D’après Remadji Hoinathy, chercheur à l’Institut d’étude et de sécurité, plusieurs facteurs en font un terrain idéal :

  • Une zone de passage pour les hommes et les armes en provenance de Libye.
  • Un espace où la présence de l’État est faible, favorisant les activités économiques illicites et les déplacements discrets.
  • Une zone de production agricole et pastorale propice à l’économie transfrontalière locale.
  • Un écosystème géographique complexe (îles, marécages, forêts) offrant des caches naturelles en cas de pression militaire.
Conséquences d'une attaque de Boko Haram à Kwara au Nigeria en 2026

L’ISWAP : une scission qui a changé la donne

En 2016, une scission majeure a donné naissance à l’ISWAP, la branche ouest-africaine de l’État islamique.

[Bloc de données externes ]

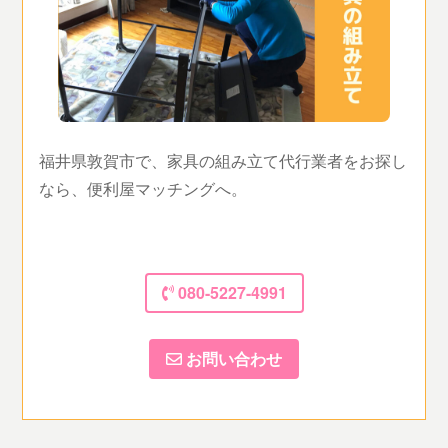
福井県敦賀市で、家具の組み立て代行業者をお探し
なら、便利屋マッチングへ。
080-5227-4991
お問い合わせ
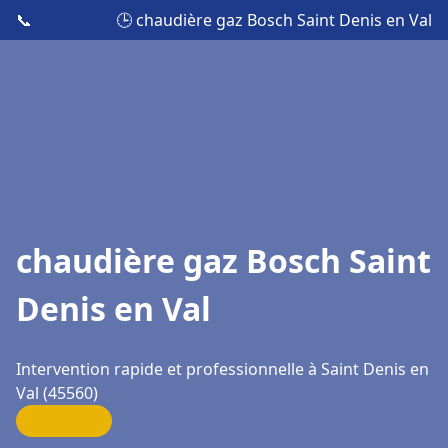
📞
🕒 chaudière gaz Bosch Saint Denis en Val
chaudière gaz Bosch Saint
Denis en Val
Intervention rapide et professionnelle à Saint Denis en
Val (45560)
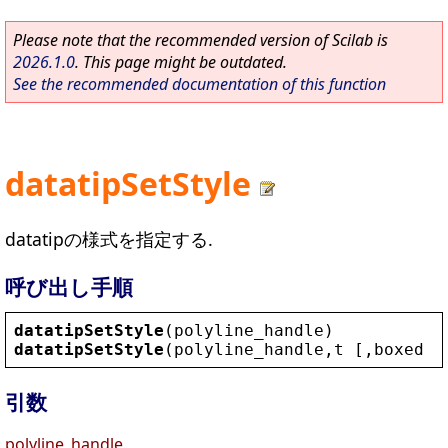
Please note that the recommended version of Scilab is
2026.1.0
. This page might be outdated.
See the recommended documentation of this function
datatipSetStyle
datatipの様式を指定する.
呼び出し手順
datatipSetStyle
(
polyline_handle
)
datatipSetStyle
(
polyline_handle
,
t
 [,
boxed
 [
引数
polyline_handle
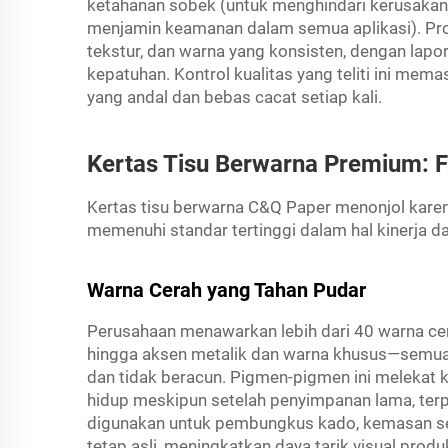
ketahanan sobek (untuk menghindari kerusakan 
menjamin keamanan dalam semua aplikasi). Prod
tekstur, dan warna yang konsisten, dengan lapo
kepatuhan. Kontrol kualitas yang teliti ini me
yang andal dan bebas cacat setiap kali.
Kertas Tisu Berwarna Premium: F
Kertas tisu berwarna C&Q Paper menonjol karena 
memenuhi standar tertinggi dalam hal kinerja da
Warna Cerah yang Tahan Pudar
Perusahaan menawarkan lebih dari 40 warna ce
hingga aksen metalik dan warna khusus—semua
dan tidak beracun. Pigmen-pigmen ini melekat 
hidup meskipun setelah penyimpanan lama, ter
digunakan untuk pembungkus kado, kemasan sep
tetap asli, meningkatkan daya tarik visual pro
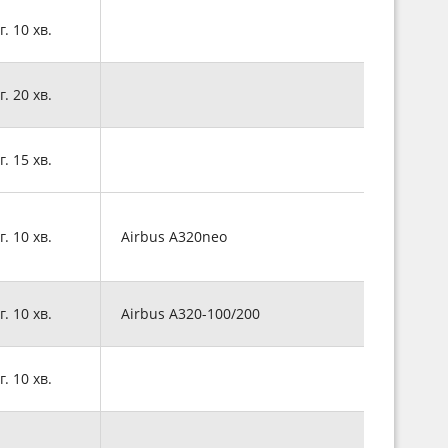
г. 10 хв.
г. 20 хв.
г. 15 хв.
г. 10 хв.
Airbus A320neo
г. 10 хв.
Airbus A320-100/200
г. 10 хв.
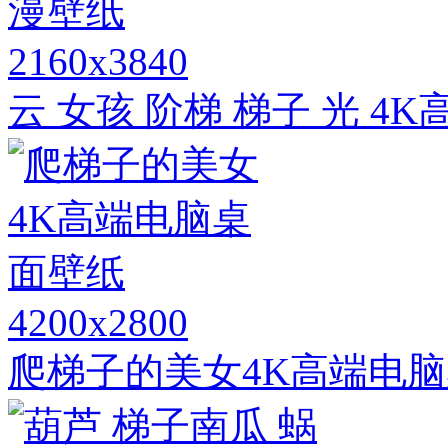
2160x3840
云 女孩 阶梯 梯子 光 4
4200x2800
爬梯子的美女4K高端电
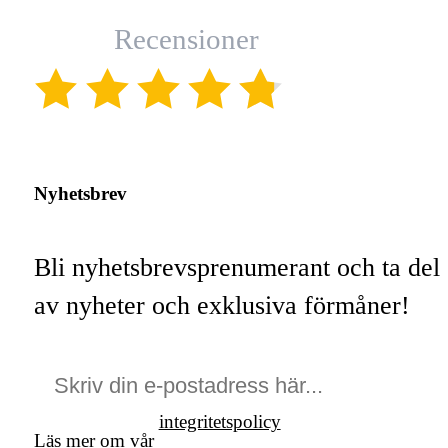
Recensioner
(4.8)
Nyhetsbrev
Bli nyhetsbrevsprenumerant och ta del
av nyheter och exklusiva förmåner!
integritetspolicy
Läs mer om vår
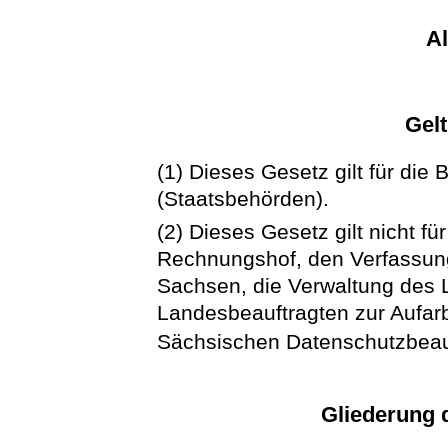
A
Gel
(1) Dieses Gesetz gilt für di
(Staatsbehörden).
(2) Dieses Gesetz gilt nicht f
Rechnungshof, den Verfassung
Sachsen, die Verwaltung des
Landesbeauftragten zur Aufar
Sächsischen Datenschutzbeau
Gliederung 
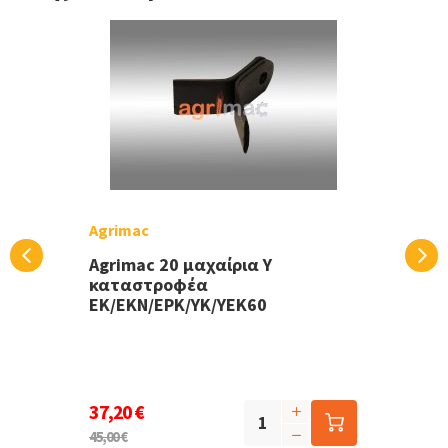
Agrimac
Agrimac 20 μαχαίρια Y
καταστροφέα
EK/EKN/EPK/YK/YEK60
37,20 €
45,00 €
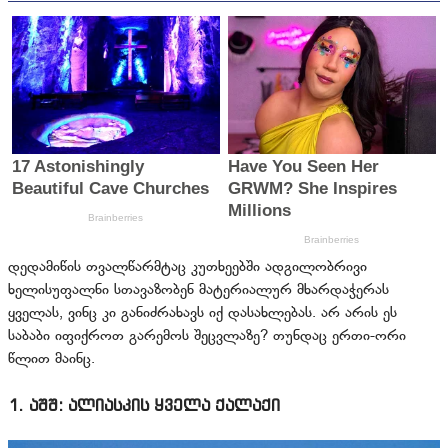
დედამიწის თვალწარმტაც კუთხეებში ადგილობრივი
ხელისუფალნი სთავაზობენ მატერიალურ მხარდაჭერას
ყველას, ვინც კი განიძრახავს იქ დასახლებას. არ არის ეს
საბაბი იფიქროთ გარემოს შეცვლაზე? თუნდაც ერთი-ორი
წლით მაინც.
1. აშშ: ალიასკის ყველა ქალაქი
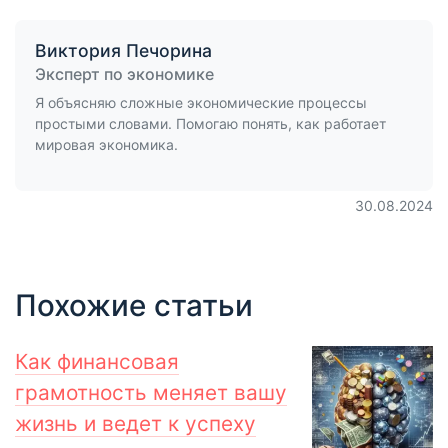
Виктория Печорина
Эксперт по экономике
Я объясняю сложные экономические процессы
простыми словами. Помогаю понять, как работает
мировая экономика.
30.08.2024
Похожие статьи
Как финансовая
грамотность меняет вашу
жизнь и ведет к успеху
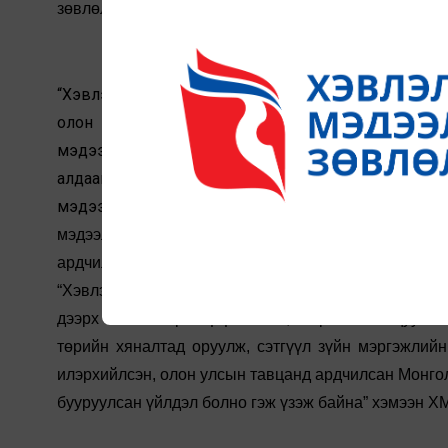
зөвлөлийн өнгөрсөн долоо хоногт болсон хурлаас га
“Хэвлэл мэдээллийн сайн дурын өөрийн зохицуулал
олон улсын хэмжээнд туршигдаж, үр дүнгээ өг
мэдээллийн байгууллагын оршин тогтноход хор х
алдаагаа засах, олон нийтийн өмнө уучлал гуй
мэдээллийг төрийн хяналтаас иргэд, олон нийт
мэдээллийн үйлдэлд хариу өгөх эрхийг хангаж, 
ардчилсан зарчим юм. Гэтэл Хэвлэл мэдээллийн 
“Хэвлэл мэдээллийн өөрийн зохицуулалт” гэсэн б
дээрх мөн чанарыг үгүйсгэсэн, “өөрийн зохицуула
төрийн хяналтад оруулж, сэтгүүл зүйн мэргэжлий
илэрхийлсэн, олон улсын тавцанд ардчилсан Монгол
бууруулсан үйлдэл болно гэж үзэж байна” хэмээн Х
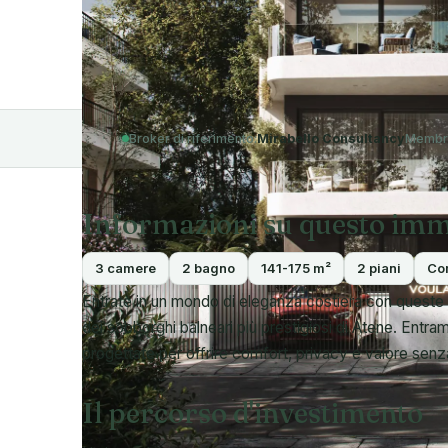
Broker di riferimento:
Mirabello Consultancy
Membro
Informazioni su questo imm
3 camere
2 bagno
141-175 m²
2 piani
Co
Entrate in un mondo di eleganza costiera con queste 
dei sobborghi balneari più prestigiosi di Atene. Entr
progettate per offrire comfort, privacy e valore senza
Il percorso d'investimento
Un investimento idoneo qui può portare a un permess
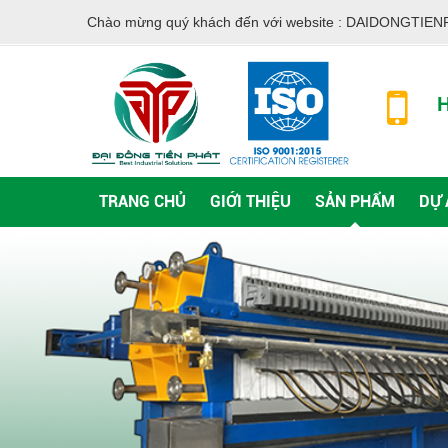
Chào mừng quý khách đến với website :
DAIDONGTIEN
H
TRANG CHỦ
GIỚI THIỆU
SẢN PHẨM
DỰ 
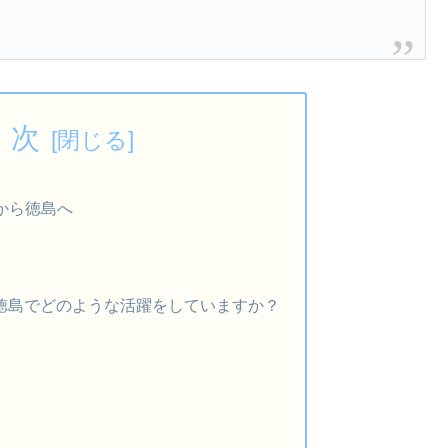
 次
から徳島へ
徳島でどのような活躍をしていますか？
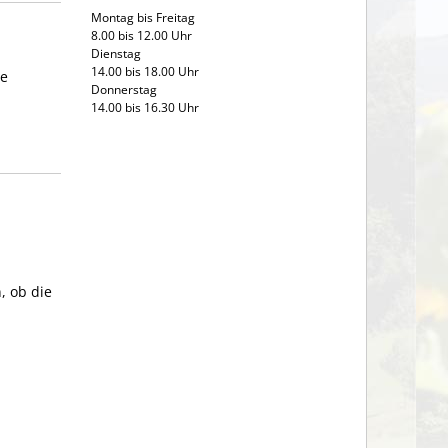
Montag bis Freitag
8.00 bis 12.00 Uhr
Dienstag
14.00 bis 18.00 Uhr
ie
Donnerstag
14.00 bis 16.30 Uhr
, ob die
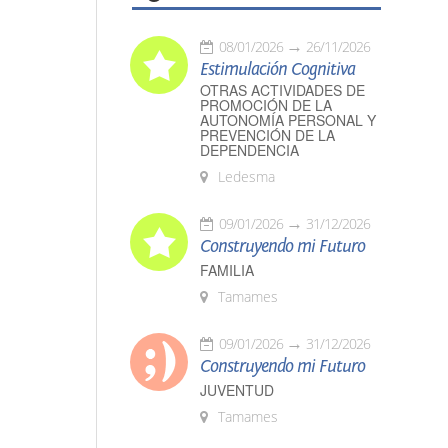
08/01/2026
26/11/2026
Estimulación Cognitiva
OTRAS ACTIVIDADES DE
PROMOCIÓN DE LA
AUTONOMÍA PERSONAL Y
PREVENCIÓN DE LA
DEPENDENCIA
Ledesma
09/01/2026
31/12/2026
Construyendo mi Futuro
FAMILIA
Tamames
09/01/2026
31/12/2026
Construyendo mi Futuro
JUVENTUD
Tamames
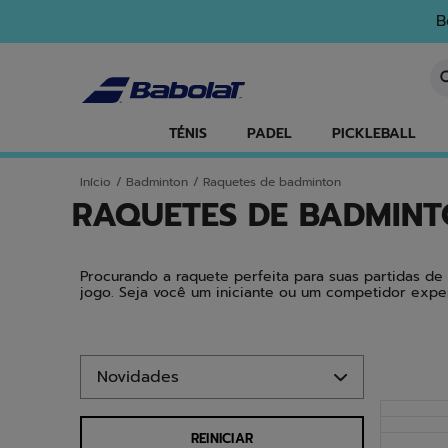
Ir para o conteúdo principal
Ir para o rodapé
Ir para os produtos
B
In
TÉNIS
PADEL
PICKLEBALL
Início
/
Badminton
/
Raquetes de badminton
RAQUETES DE BADMIN
Procurando a raquete perfeita para suas partidas 
jogo. Seja você um iniciante ou um competidor exper
Ir para os produtos
NOVO
REINICIAR
NOVO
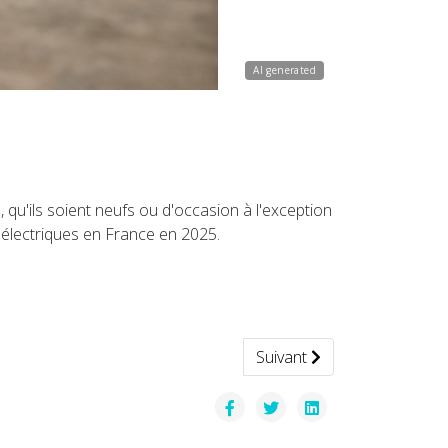
AI generated
 qu'ils soient neufs ou d'occasion à l'exception
s électriques en France en 2025.
Article suivant : La platefo
Suivant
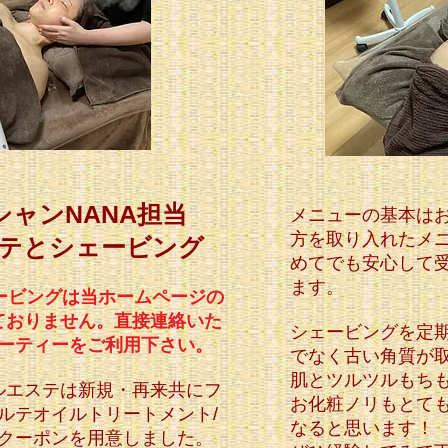
ャンNANA担当
メニューの基本は
方を取り入れたメ
テとシェービング
めてでも安心して
ます。
ービングは当ホームページの
ておりません。直接連絡いた
シェービングを定
ーティーをご利用下さい。
でなく古い角質が
肌とツルツルもち
ルエステは新規・再来共にフ
お化粧ノリもとて
ルテオイルトリートメント/
なると思います！
クーポンを用意しました。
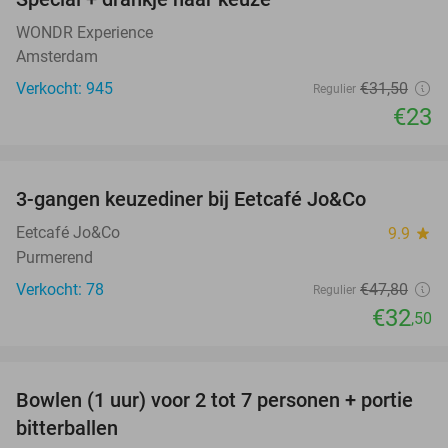
WONDR Experience
Amsterdam
Verkocht: 945
€31
,50
Regulier
€23
favorite_border
3-gangen keuzediner bij Eetcafé Jo&Co
32%
Eetcafé Jo&Co
9.9
star
Purmerend
Verkocht: 78
€47
,80
Regulier
€32
,50
favorite_border
Bowlen (1 uur) voor 2 tot 7 personen + portie
37%
bitterballen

Ce groupe est issu d’une dissidence avec Boko Haram, en réaction à la stratégie ultra-radicale d’Abubakar Shekau, qui ciblait indistinctement les civils, y compris les musulmans.

Contrairement à Boko Haram, l’ISWAP a opté pour une approche plus structurée, cherchant à s’attirer les faveurs des populations locales plutôt que de recourir uniquement à la terreur. Depuis, les deux groupes s’affrontent dans une guerre fratricide pour le contrôle des territoires et des ressources dans le bassin du lac Tchad.

Nigeria, Kano, 2019 | Prière du vendredi sous protection policière après les attentats perpétrés par Boko Haram

La réponse militaire régionale : une lutte sans fin

Face à la menace, les États du bassin du lac Tchad tentent de coordonner leurs efforts militaires. La Force multinationale mixte, créée par la Commission du bassin du lac Tchad, regroupe des forces de quatre pays : Nigeria, Niger, Tchad et Cameroun.

Pourtant, malgré ces initiatives, la lutte reste difficile. Remadji Hoinathy souligne que les réponses militaires, bien que nécessaires, ne suffisent pas. Une stratégie régionale de stabilisation, incluant des actions de développement et le renforcement de la présence de l’État dans les zones touchées, est également mise en place. Mais après plus d’une décennie de conflit, Boko Haram et l’ISWAP démontrent une résilience remarquable, s’adaptant aux pressions et revenant sans cesse sur le terrain.

Depuis 2009, cette insurrection a fait plus de 40 000 morts et deux millions de déplacés dans le nord-est du Nigeria, le pays le plus peuplé d’Afrique. Pour soutenir Abuja dans cette guerre, Washington a déployé environ 200 soldats américains afin de former et d’appuyer les forces nigérianes.